Material for the task: Begin

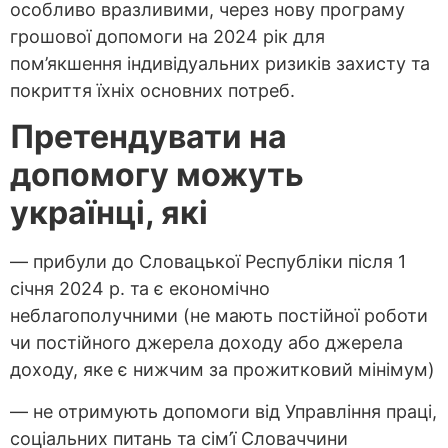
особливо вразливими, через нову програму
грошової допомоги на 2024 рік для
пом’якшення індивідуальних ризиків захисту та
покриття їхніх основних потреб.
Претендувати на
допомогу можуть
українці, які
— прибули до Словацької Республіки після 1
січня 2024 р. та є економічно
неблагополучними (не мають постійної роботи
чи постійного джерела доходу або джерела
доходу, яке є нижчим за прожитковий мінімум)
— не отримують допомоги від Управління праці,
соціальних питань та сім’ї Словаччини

Material for the task: End
Material for the task: Begin

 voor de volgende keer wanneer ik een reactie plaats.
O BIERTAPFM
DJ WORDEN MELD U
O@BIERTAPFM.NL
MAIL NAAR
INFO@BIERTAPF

Material for the task: End

* [What you have to do] For the word "допомоги", please count the lines in the data where it appears and respond with the number only.

* [Answer to this exercise] 2